Below is the server verification code for data returned from Play Store
where encodePublicKey => our public key from Play Store
signedData => base64 encoded receiptData as return from Play Store purchase
signature => signature as returned from Play Store
public class Security {
public final static Logger logger = Logger.getLogger(Security.class.getName());
private static final String KEY_FACTORY_ALGORITHM = "RSA";
private static final String SIGNATURE_ALGORITHM = "SHA1withRSA";
/**
* Generates a PublicKey instance from a string containing the
* Base64-encoded public key.
*
* #param encodedPublicKey
* Base64-encoded public key
* #throws IllegalArgumentException
* if encodedPublicKey is invalid
*/
public static PublicKey generatePublicKey(String encodedPublicKey) {
try {
byte[] decodedKey = Base64.decode(encodedPublicKey);
KeyFactory keyFactory = KeyFactory.getInstance(KEY_FACTORY_ALGORITHM);
return keyFactory.generatePublic(new X509EncodedKeySpec(decodedKey));
}
catch (NoSuchAlgorithmException e) {
throw new RuntimeException(e);
}
catch (InvalidKeySpecException e) {
logger.error("Invalid key specification.", e);
throw new IllegalArgumentException(e);
}
catch (Base64DecoderException e) {
logger.error("Base64 decoding failed.", e);
throw new IllegalArgumentException(e);
}
}
/**
* Verifies that the signature from the server matches the computed
* signature on the data. Returns true if the data is correctly signed.
*
* #param publicKey
* public key associated with the developer account
* #param signedData
* signed data from server
* #param signature
* server signature
* #return true if the data and signature match
*/
public static boolean verify(PublicKey publicKey, String signedData, String signature) {
Signature sig;
try {
sig = Signature.getInstance(SIGNATURE_ALGORITHM);
sig.initVerify(publicKey);
sig.update(signedData.getBytes());
byte[] decodedSig = Base64.decode(signature);
if (!sig.verify(decodedSig)) {
logger.error("Signature verification failed.");
return false;
}
return true;
}
catch (NoSuchAlgorithmException e) {
logger.error("NoSuchAlgorithmException.");
}
catch (InvalidKeyException e) {
logger.error("Invalid key specification.");
}
catch (SignatureException e) {
logger.error("Signature exception.");
}
catch (Base64DecoderException e) {
logger.error("Base64 decoding failed.");
}
return false;
}
}
for me maybe file encoding was the problem,
after changing eclipse workspace, it used mac file format again.

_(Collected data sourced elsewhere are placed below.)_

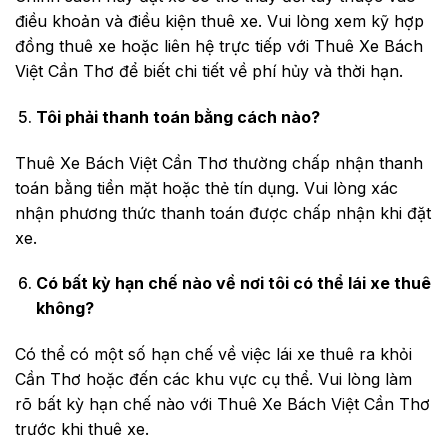
điều khoản và điều kiện thuê xe. Vui lòng xem kỹ hợp
đồng thuê xe hoặc liên hệ trực tiếp với Thuê Xe Bách
Việt Cần Thơ để biết chi tiết về phí hủy và thời hạn.
Tôi phải thanh toán bằng cách nào?
Thuê Xe Bách Việt Cần Thơ thường chấp nhận thanh
toán bằng tiền mặt hoặc thẻ tín dụng. Vui lòng xác
nhận phương thức thanh toán được chấp nhận khi đặt
xe.
Có bất kỳ hạn chế nào về nơi tôi có thể lái xe thuê
không?
Có thể có một số hạn chế về việc lái xe thuê ra khỏi
Cần Thơ hoặc đến các khu vực cụ thể. Vui lòng làm
rõ bất kỳ hạn chế nào với Thuê Xe Bách Việt Cần Thơ
trước khi thuê xe.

changing it to UTF-8 and copy&paste the key again into the project,
everything works fine now :/
wasted hours :/
Just an update. I never got to the bottom of why it stopped failing verification. We think it could be an issue with the Google Play servers and our Public Key.
Anyway the solution, as far as it is, is to implement the In-App Billing v3 Api (which is magnitudes nicer than the old version BTW) and it starting working again.
So, not really a definitive answer, but a fix as it were.